Extracted page text data:
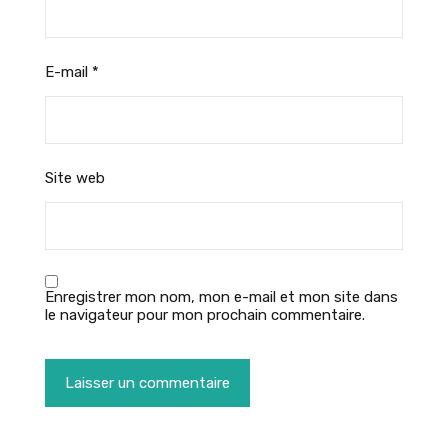
E-mail
*
Site web
Enregistrer mon nom, mon e-mail et mon site dans
le navigateur pour mon prochain commentaire.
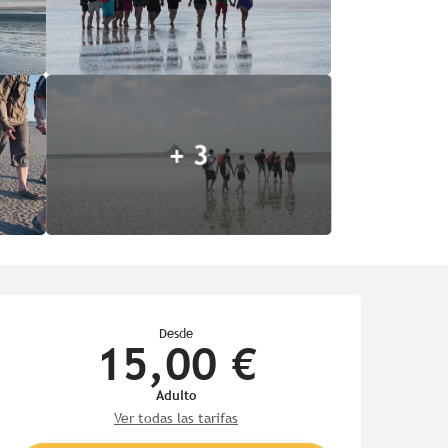
+ 3
Horarios y datos de contac
Desde
15,00 €
Adulto
Ver todas las tarifas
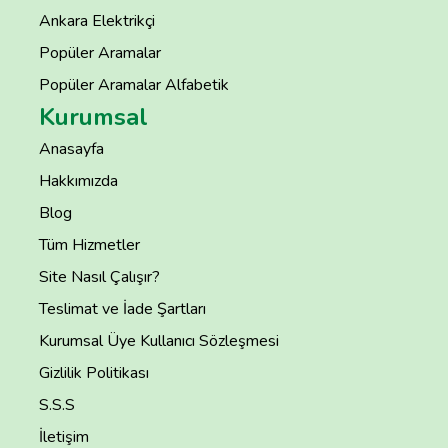
Ankara Elektrikçi
Popüler Aramalar
Popüler Aramalar Alfabetik
Kurumsal
Anasayfa
Hakkımızda
Blog
Tüm Hizmetler
Site Nasıl Çalışır?
Teslimat ve İade Şartları
Kurumsal Üye Kullanıcı Sözleşmesi
Gizlilik Politikası
S.S.S
İletişim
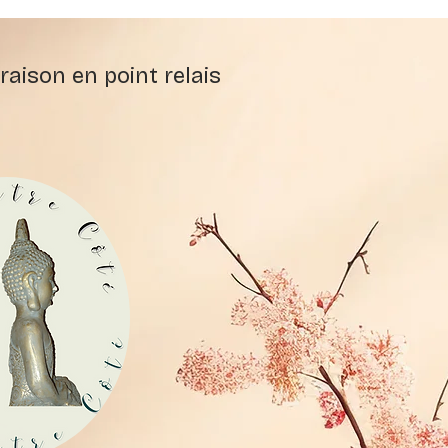
raison en point relais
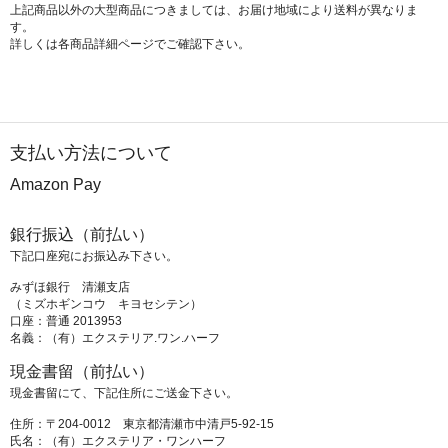
上記商品以外の大型商品につきましては、お届け地域により送料が異なりま
す。
詳しくは各商品詳細ページでご確認下さい。
支払い方法について
Amazon Pay
銀行振込（前払い）
下記口座宛にお振込み下さい。
みずほ銀行 清瀬支店
（ミズホギンコウ キヨセシテン）
口座：普通 2013953
名義：（有）エクステリア.ワン.ハーフ
現金書留（前払い）
現金書留にて、下記住所にご送金下さい。
住所：〒204-0012 東京都清瀬市中清戸5-92-15
氏名：（有）エクステリア・ワンハーフ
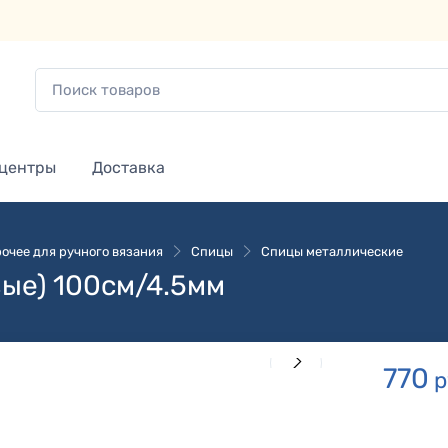
 центры
Доставка
очее для ручного вязания
Спицы
Спицы металлические
ые) 100см/4.5мм
770
р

Problem: Repeat each line of the records exactly, dropping the pictures.

Exercise result:
E-mail
*
Site web
Enregistrer mon nom, mon e-mail et mon site dans
le navigateur pour mon prochain commentaire.
+ 3
Horarios y datos de contac
Desde
15,00 €
Adulto
Ver todas las tarifas
Ankara Elektrikçi
Popüler Aramalar
Popüler Aramalar Alfabetik
Kurumsal
Anasayfa
Hakkımızda
Blog
Tüm Hizmetler
Site Nasıl Çalışır?
Teslimat ve İade Şartları
Kurumsal Üye Kullanıcı Sözleşmesi
Gizlilik Politikası
S.S.S
İletişim
raison en point relais
上記商品以外の大型商品につきましては、お届け地域により送料が異なりま
す。
詳しくは各商品詳細ページでご確認下さい。
支払い方法について
Amazon Pay
銀行振込（前払い）
下記口座宛にお振込み下さい。
みずほ銀行 清瀬支店
（ミズホギンコウ キヨセシテン）
口座：普通 2013953
名義：（有）エクステリア.ワン.ハーフ
現金書留（前払い）
現金書留にて、下記住所にご送金下さい。
住所：〒204-0012 東京都清瀬市中清戸5-92-15
氏名：（有）エクステリア・ワンハーフ
 центры
Доставка
очее для ручного вязания
Спицы
Спицы металлические
ые) 100см/4.5мм
770
р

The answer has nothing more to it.